PROVIDED DATA:
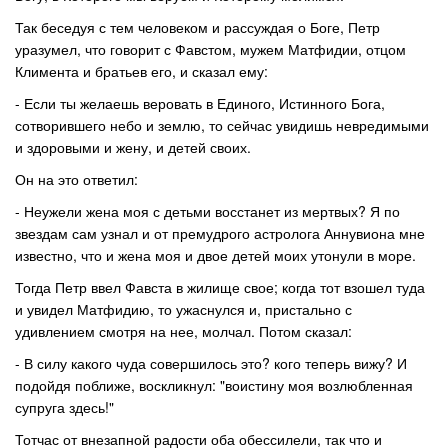
Так беседуя с тем человеком и рассуждая о Боге, Петр
уразумел, что говорит с Фавстом, мужем Матфидии, отцом
Климента и братьев его, и сказал ему:
- Если ты желаешь веровать в Единого, Истинного Бога,
сотворившего небо и землю, то сейчас увидишь невредимыми
и здоровыми и жену, и детей своих.
Он на это ответил:
- Неужели жена моя с детьми восстанет из мертвых? Я по
звездам сам узнал и от премудрого астролога Аннувиона мне
известно, что и жена моя и двое детей моих утонули в море.
Тогда Петр ввел Фавста в жилище свое; когда тот взошел туда
и увидел Матфидию, то ужаснулся и, пристально с
удивлением смотря на нее, молчал. Потом сказал:
- В силу какого чуда совершилось это? кого теперь вижу?
И
подойдя поближе, воскликнул: "воистину моя возлюбленная
супруга здесь!"
Тотчас от внезапной радости оба обессилели, так что и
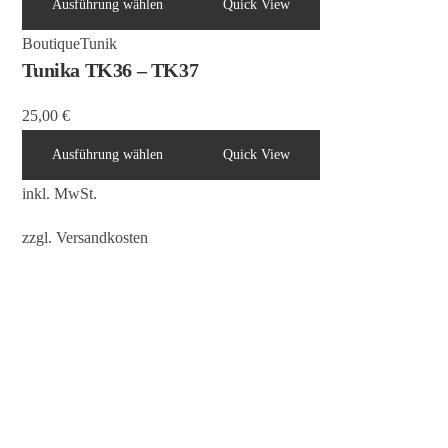
Ausführung wählen
Quick View
Boutique
Tunik
Tunika TK36 – TK37
25,00
€
Ausführung wählen
Quick View
inkl. MwSt.
zzgl.
Versandkosten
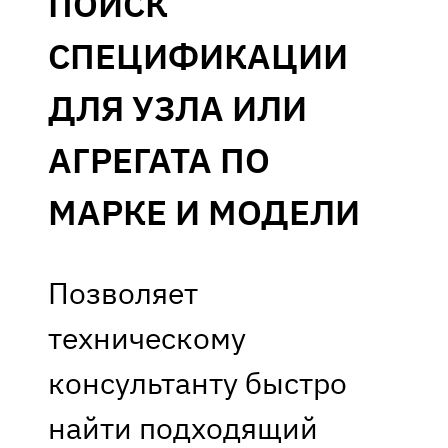
ПОИСК
СПЕЦИФИКАЦИИ
ДЛЯ УЗЛА ИЛИ
АГРЕГАТА ПО
МАРКЕ И МОДЕЛИ
Позволяет
техническому
консультанту быстро
найти подходящий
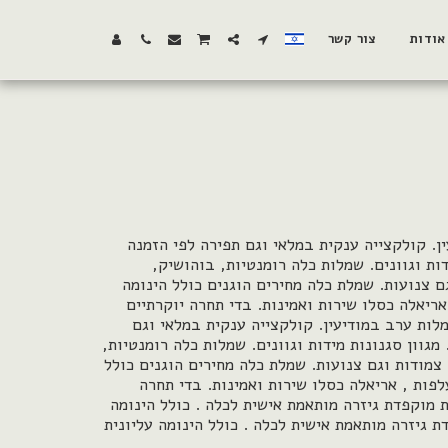
אודות
צור קשר
ן. קולקצייה ענקית במלאי וגם תפירה לפי הזמנה
דות וגוונים. שמלות כלה רומנטיות, בוהושיק,
גם צנועות. שמלת כלה מחירים הוגנים כולל הינומה
אריאלה כסלו שירות ואמינות. בדי תחרה יוקרתיים
לות ערב במודיעין. קולקצייה ענקית במלאי וגם
מגוון סגנונות מידות וגוונים. שמלות כלה רומנטיות,
 צמודות וגם צנועות. שמלת כלה מחירים הוגנים כולל
לפות , אריאלה כסלו שירות ואמינות. בדי תחרה
ת מוקפדת גיזרה מותאמת אישית לכלה . כולל הינומה
ת גיזרה מותאמת אישית לכלה . כולל הינומה עליונית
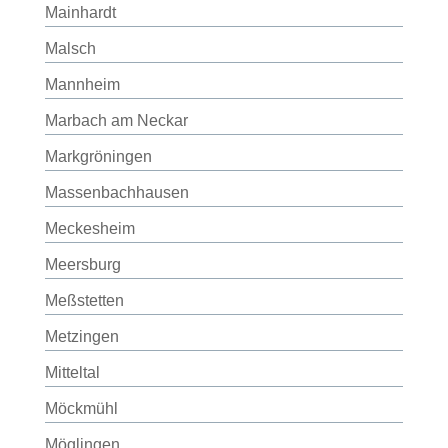
Mainhardt
Malsch
Mannheim
Marbach am Neckar
Markgröningen
Massenbachhausen
Meckesheim
Meersburg
Meßstetten
Metzingen
Mitteltal
Möckmühl
Möglingen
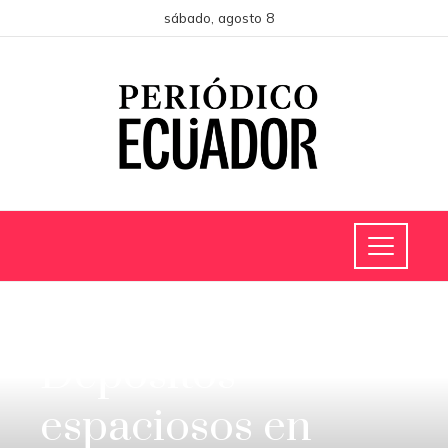
sábado, agosto 8
INVERSIONES Y NEGOCIOS
Depósitos
espaciosos en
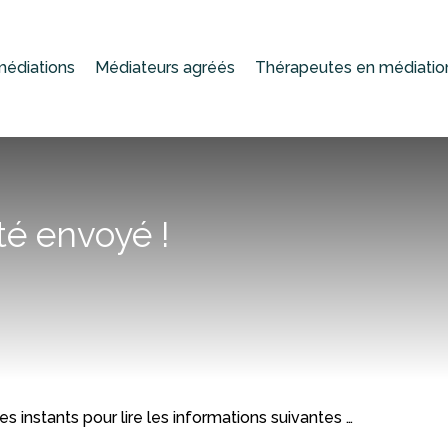
médiations
Médiateurs agréés
Thérapeutes en médiatio
té envoyé !
s instants pour lire les informations suivantes …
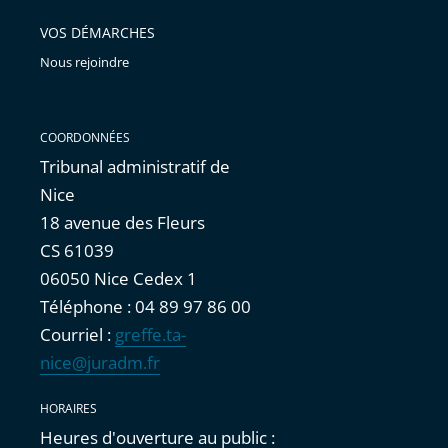
avant
VOS DÉMARCHES
Nous rejoindre
COORDONNÉES
Tribunal administratif de
Nice
18 avenue des Fleurs
CS 61039
06050 Nice Cedex 1
Téléphone : 04 89 97 86 00
Courriel :
greffe.ta-
nice@juradm.fr
HORAIRES
Heures d'ouverture au public :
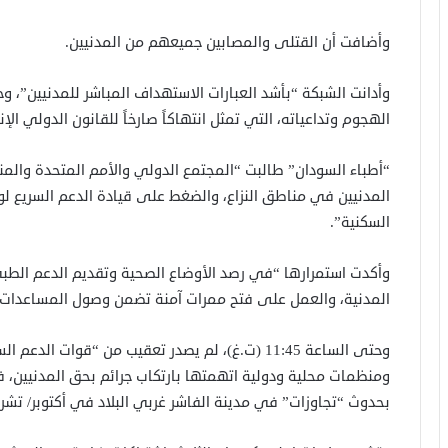
وأضافت أن القتلى والمصابين جميعهم من المدنيين.
وأدانت الشبكة “بأشد العبارات الاستهداف المباشر للمدنيين”، و
الهجوم وتداعياته، التي تمثل انتهاكاً صارخاً للقانون الدولي الإ
“أطباء السودان” طالبت “المجتمع الدولي والأمم المتحدة والم
المدنيين في مناطق النزاع، والضغط على قيادة الدعم السريع 
السكنية”.
وأكدت استمرارها “في رصد الأوضاع الصحية وتقديم الدعم الطبي
المدنية، والعمل على فتح ممرات آمنة تضمن وصول المساعدات ال
وحتى الساعة 11:45 (ت.غ)، لم يصدر تعقيب من “قوات 
ومنظمات محلية ودولية اتهمتها بارتكاب جرائم بحق المدنيين، 
بحدوث “تجاوزات” في مدينة الفاشر غربي البلاد في أكتوبر/ تشر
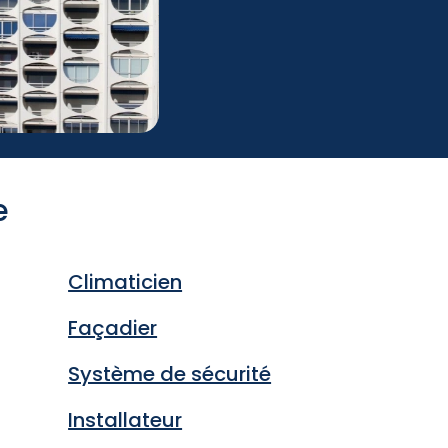
e
Climaticien
Façadier
Système de sécurité
Installateur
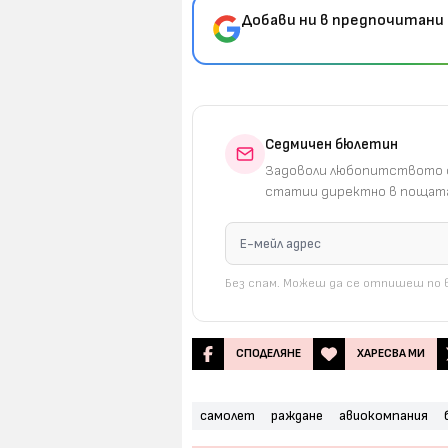
Добави ни в предпочитани 
Седмичен бюлетин
Задоволи любопитството с
статии директно в пощата
Без спам. Можеш да се отпишеш по в
СПОДЕЛЯНЕ
ХАРЕСВА МИ
самолет
раждане
авиокомпания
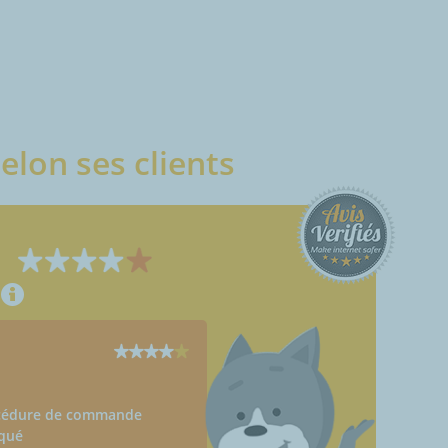
elon ses clients
Procédure de commande
iqué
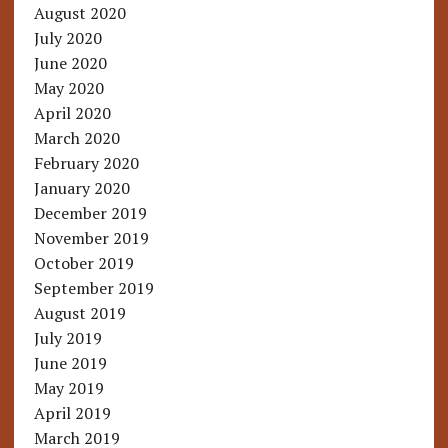
August 2020
July 2020
June 2020
May 2020
April 2020
March 2020
February 2020
January 2020
December 2019
November 2019
October 2019
September 2019
August 2019
July 2019
June 2019
May 2019
April 2019
March 2019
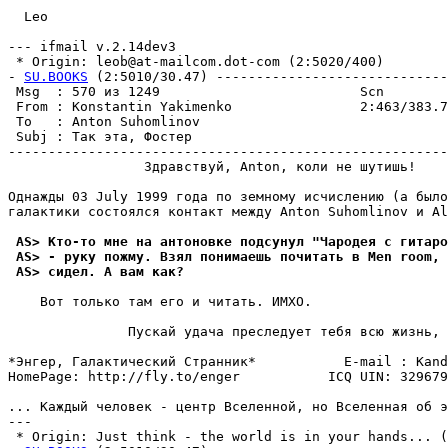
  Leo

--- ifmail v.2.14dev3

 * Origin: leob@at-mailcom.dot-com (2:5020/400)

- 
SU.BOOKS
 (2:5010/30.47) -----------------------------
 Msg  : 570 из 1249                         Scn        
 From : Konstantin Yakimenko                2:463/383.7
 To   : Anton Suhomlinov                               
 Subj : Так эта, Фостер                                
-------------------------------------------------------
                 Здравствуй, Anton, коли не шутишь!

Однажды 03 July 1999 года по земному исчислению (а было
галактики состоялся контакт между Anton Suhomlinov и Al
 AS> Кто-то мне на антоновке подсyнyл "Чаpодея с гитаро
 AS> - pyкy пожмy. Взял понимаешь почитать в Men room, 
 AS> сидел. А вам как?
    Вот только там его и читать. ИМХО.

               Пускай удача преследует тебя всю жизнь, 
*Энгер, Галактический Странник*           E-mail : Kand
HomePage: http://fly.to/enger           ICQ UIN: 329679
... Каждый человек - центр Вселенной, но Вселенная об э
---

 * Origin: Just think - the world is in your hands... (2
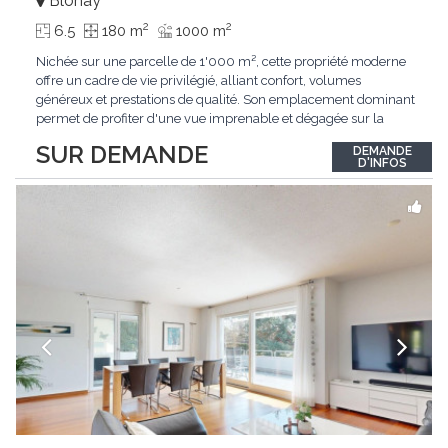
Blonay
2
2
6.5
180 m
1000 m
Nichée sur une parcelle de 1'000 m², cette propriété moderne
offre un cadre de vie privilégié, alliant confort, volumes
généreux et prestations de qualité. Son emplacement dominant
permet de profiter d'une vue imprenable et dégagée sur la
région.Répartie sur deux niveaux et un sous-sol entièrement
SUR DEMANDE
DEMANDE
excavé, cette villa propose une surface habitable utile de plus
D'INFOS
de 260 m², soigneusement
...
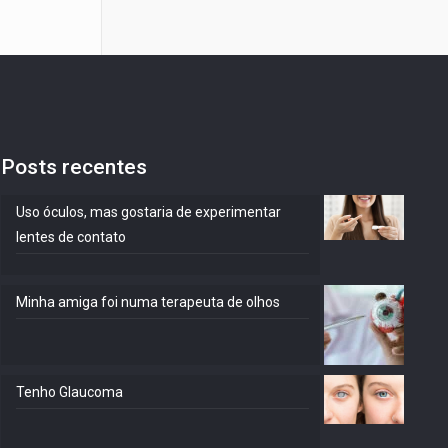
Posts recentes
Uso óculos, mas gostaria de experimentar
lentes de contato
Minha amiga foi numa terapeuta de olhos
Tenho Glaucoma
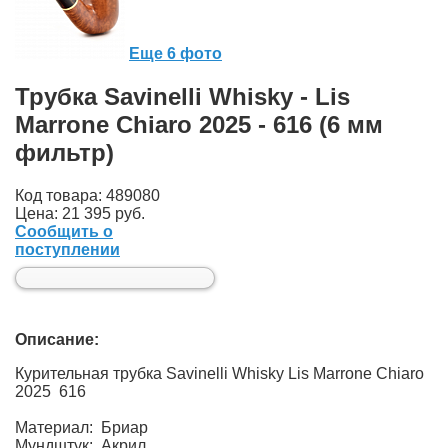
Еще 6 фото
Трубка Savinelli Whisky - Lis
Marrone Chiaro 2025 - 616 (6 мм
фильтр)
Код товара: 489080
Цена:
21 395 руб.
Сообщить о
поступлении
Описание:
Курительная трубка Savinelli Whisky Lis Marrone Chiaro
2025 616
Материал: Бриар
Мундштук: Акрил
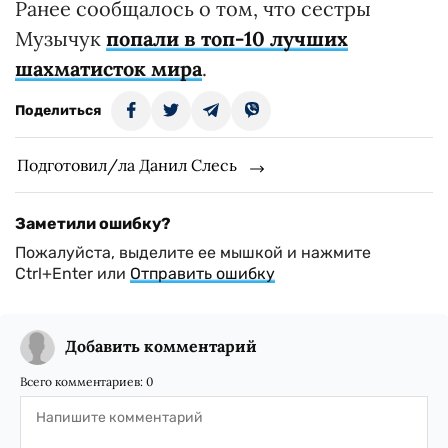
Ранее сообщалось о том, что сестры
Музычук
попали в топ-10 лучших
шахматисток мира
.
Поделиться
Подготовил/ла Данил Слесь
Заметили ошибку?
Пожалуйста, выделите ее мышкой и нажмите
Ctrl+Enter или
Отправить ошибку
Добавить комментарий
Всего комментариев:
0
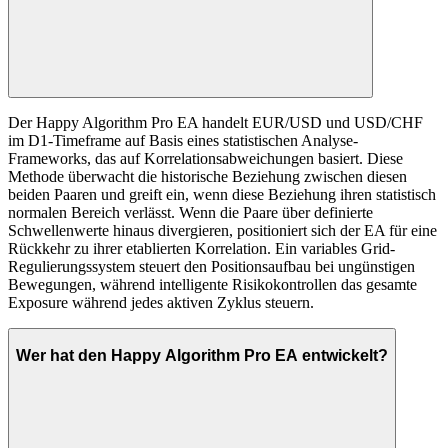
Der Happy Algorithm Pro EA handelt EUR/USD und USD/CHF
im D1-Timeframe auf Basis eines statistischen Analyse-
Frameworks, das auf Korrelationsabweichungen basiert. Diese
Methode überwacht die historische Beziehung zwischen diesen
beiden Paaren und greift ein, wenn diese Beziehung ihren statistisch
normalen Bereich verlässt. Wenn die Paare über definierte
Schwellenwerte hinaus divergieren, positioniert sich der EA für eine
Rückkehr zu ihrer etablierten Korrelation. Ein variables Grid-
Regulierungssystem steuert den Positionsaufbau bei ungünstigen
Bewegungen, während intelligente Risikokontrollen das gesamte
Exposure während jedes aktiven Zyklus steuern.
Wer hat den Happy Algorithm Pro EA entwickelt?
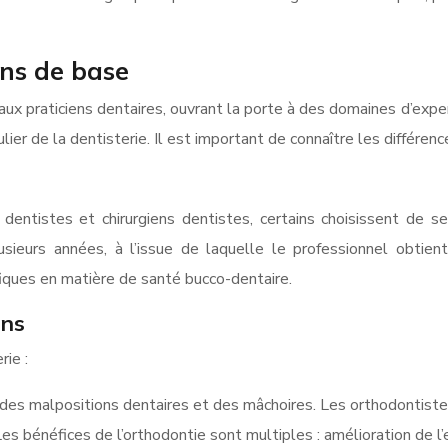
ins de base
 aux praticiens dentaires, ouvrant la porte à des domaines d’expe
r de la dentisterie. Il est important de connaître les différenc
dentistes et chirurgiens dentistes, certains choisissent de se
usieurs années, à l’issue de laquelle le professionnel obtien
iques en matière de santé bucco-dentaire.
ons
rie :
 des malpositions dentaires et des mâchoires. Les orthodontistes
. Les bénéfices de l’orthodontie sont multiples : amélioration de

ASSIGNMENT:
Without including any picture, retype the entries exactly.

WRITTEN REPLY:
Так беседуя с тем человеком и рассуждая о Боге, Петр
уразумел, что говорит с Фавстом, мужем Матфидии, отцом
Климента и братьев его, и сказал ему:
- Если ты желаешь веровать в Единого, Истинного Бога,
сотворившего небо и землю, то сейчас увидишь невредимыми
и здоровыми и жену, и детей своих.
Он на это ответил:
- Неужели жена моя с детьми восстанет из мертвых? Я по
звездам сам узнал и от премудрого астролога Аннувиона мне
известно, что и жена моя и двое детей моих утонули в море.
Тогда Петр ввел Фавста в жилище свое; когда тот взошел туда
и увидел Матфидию, то ужаснулся и, пристально с
удивлением смотря на нее, молчал. Потом сказал:
- В силу какого чуда совершилось это? кого теперь вижу?
И
подойдя поближе, воскликнул: "воистину моя возлюбленная
супруга здесь!"
Тотчас от внезапной радости оба обессилели, так что и
Ausführung wählen
Quick View
Boutique
Tunik
Tunika TK36 – TK37
25,00
€
Ausführung wählen
Quick View
inkl. MwSt.
zzgl.
Versandkosten
ПОИСК
СПЕЦИФИКАЦИИ
ДЛЯ УЗЛА ИЛИ
АГРЕГАТА ПО
МАРКЕ И МОДЕЛИ
Позволяет
техническому
консультанту быстро
найти подходящий
אודות
צור קשר
ן. קולקצייה ענקית במלאי וגם תפירה לפי הזמנה
דות וגוונים. שמלות כלה רומנטיות, בוהושיק,
גם צנועות. שמלת כלה מחירים הוגנים כולל הינומה
אריאלה כסלו שירות ואמינות. בדי תחרה יוקרתיים
לות ערב במודיעין. קולקצייה ענקית במלאי וגם
מגוון סגנונות מידות וגוונים. שמלות כלה רומנטיות,
 צמודות וגם צנועות. שמלת כלה מחירים הוגנים כולל
לפות , אריאלה כסלו שירות ואמינות. בדי תחרה
ת מוקפדת גיזרה מותאמת אישית לכלה . כולל הינומה
ת גיזרה מותאמת אישית לכלה . כולל הינומה עליונית
Mainhardt
Malsch
Mannheim
Marbach am Neckar
Markgröningen
Massenbachhausen
Meckesheim
Meersburg
Meßstetten
Metzingen
Mitteltal
Möckmühl
Möglingen
sábado, agosto 8
INVERSIONES Y NEGOCIOS
Depósitos
espaciosos en
médiations
Médiateurs agréés
Thérapeutes en médiatio
té envoyé !
s instants pour lire les informations suivantes …
avant
VOS DÉMARCHES
Nous rejoindre
COORDONNÉES
Tribunal administratif de
Nice
18 avenue des Fleurs
CS 61039
06050 Nice Cedex 1
Téléphone : 04 89 97 86 00
Courriel :
greffe.ta-
nice@juradm.fr
HORAIRES
Heures d'ouverture au public :
وأضافت أن القتلى والمصابين جميعهم من المدنيين.
وأدانت الشبكة “بأشد العبارات الاستهداف المباشر للمدنيين”، و
الهجوم وتداعياته، التي تمثل انتهاكاً صارخاً للقانون الدولي الإ
“أطباء السودان” طالبت “المجتمع الدولي والأمم المتحدة والم
المدنيين في مناطق النزاع، والضغط على قيادة الدعم السريع 
السكنية”.
وأكدت استمرارها “في رصد الأوضاع الصحية وتقديم الدعم الطبي
المدنية، والعمل على فتح ممرات آمنة تضمن وصول المساعدات ال
وحتى الساعة 11:45 (ت.غ)، لم يصدر تعقيب من “قوات 
ومنظمات محلية ودولية اتهمتها بارتكاب جرائم بحق المدنيين، 
بحدوث “تجاوزات” في مدينة الفاشر غربي البلاد في أكتوبر/ تشر
e
Climaticien
Façadier
Système de sécurité
Installateur
Добави ни в предпочитани 
Седмичен бюлетин
Задоволи любопитството с
статии директно в пощата
Без спам. Можеш да се отпишеш по в
СПОДЕЛЯНЕ
ХАРЕСВА МИ
самолет
раждане
авиокомпания
elon ses clients
Procédure de commande
iqué
August 2020
July 2020
June 2020
May 2020
April 2020
March 2020
February 2020
January 2020
December 2019
November 2019
October 2019
September 2019
August 2019
July 2019
June 2019
May 2019
April 2019
March 2019
  Leo

--- ifmail v.2.14dev3

 * Origin: leob@at-mailcom.dot-com (2:5020/400)

- 
SU.BOOKS
 (2:5010/30.47) -----------------------------
 Msg  : 570 из 1249                         Scn        
 From : Konstantin Yakimenko                2:463/383.7
 To   : Anton Suhomlinov                               
 Subj : Так эта, Фостер                                
-------------------------------------------------------
                 Здравствуй, Anton, коли не шутишь!

Однажды 03 July 1999 года по земному исчислению (а было
галактики состоялся контакт между Anton Suhomlinov и Al
 AS> Кто-то мне на антоновке подсyнyл "Чаpодея с гитаро
 AS> - pyкy пожмy. Взял понимаешь почитать в Men room, 
 AS> сидел. А вам как?
    Вот только там его и читать. ИМХО.

               Пускай удача преследует тебя всю жизнь, 
*Энгер, Галактический Странник*           E-mail : Kand
HomePage: http://fly.to/enger           ICQ UIN: 329679
... Каждый человек - центр Вселенной, но Вселенная об э
---

 * Origin: Just think - the world is in your hands... (2
Blonay
2
2
6.5
180 m
1000 m
Nichée sur une parcelle de 1'000 m², cette propriété moderne
offre un cadre de vie privilégié, alliant confort, volumes
généreux et prestations de qualité. Son emplacement dominant
permet de profiter d'une vue imprenable et dégagée sur la
région.Répartie sur deux niveaux et un sous-sol entièrement
SUR DEMANDE
DEMANDE
excavé, cette villa propose une surface habitable utile de plus
D'INFOS
de 260 m², soigneusement
...
Posts recentes
Uso óculos, mas gostaria de experimentar
lentes de contato
Minha amiga foi numa terapeuta de olhos
Tenho Glaucoma
Еще 6 фото
Трубка Savinelli Whisky - Lis
Marrone Chiaro 2025 - 616 (6 мм
фильтр)
Код товара: 489080
Цена:
21 395 руб.
Сообщить о
поступлении
Описание:
Курительная трубка Savinelli Whisky Lis Marrone Chiaro
2025 616
Материал: Бриар
Мундштук: Акрил
Ранее сообщалось о том, что сестры
Музычук
попали в топ-10 лучших
шахматисток мира
.
Поделиться
Подготовил/ла Данил Слесь
Заметили ошибку?
Пожалуйста, выделите ее мышкой и нажмите
Ctrl+Enter или
Отправить ошибку
Добавить комментарий
Всего комментариев:
0
Der Happy Algorithm Pro EA handelt EUR/USD und USD/CHF
im D1-Timeframe auf Basis eines statistischen Analyse-
Frameworks, das auf Korrelationsabweichungen basiert. Diese
Methode überwacht die historische Beziehung zwischen diesen
beiden Paaren und greift ein, wenn diese Beziehung ihren statistisch
normalen Bereich verlässt. Wenn die Paare über definierte
Schwellenwerte hinaus divergieren, positioniert sich der EA für eine
Rückkehr zu ihrer etablierten Korrelation. Ein variables Grid-
Regulierungssystem steuert den Positionsaufbau bei ungünstigen
Bewegungen, während intelligente Risikokontrollen das gesamte
Exposure während jedes aktiven Zyklus steuern.
Wer hat den Happy Algorithm Pro EA entwickelt?
ins de base
 aux praticiens dentaires, ouvrant la porte à des domaines d’expe
r de la dentisterie. Il est important de connaître les différenc
dentistes et chirurgiens dentistes, certains choisissent de se
usieurs années, à l’issue de laquelle le professionnel obtien
iques en matière de santé bucco-dentaire.
ons
rie :
 des malpositions dentaires et des mâchoires. Les orthodontistes
. Les bénéfices de l’orthodontie sont multiples : amélioration de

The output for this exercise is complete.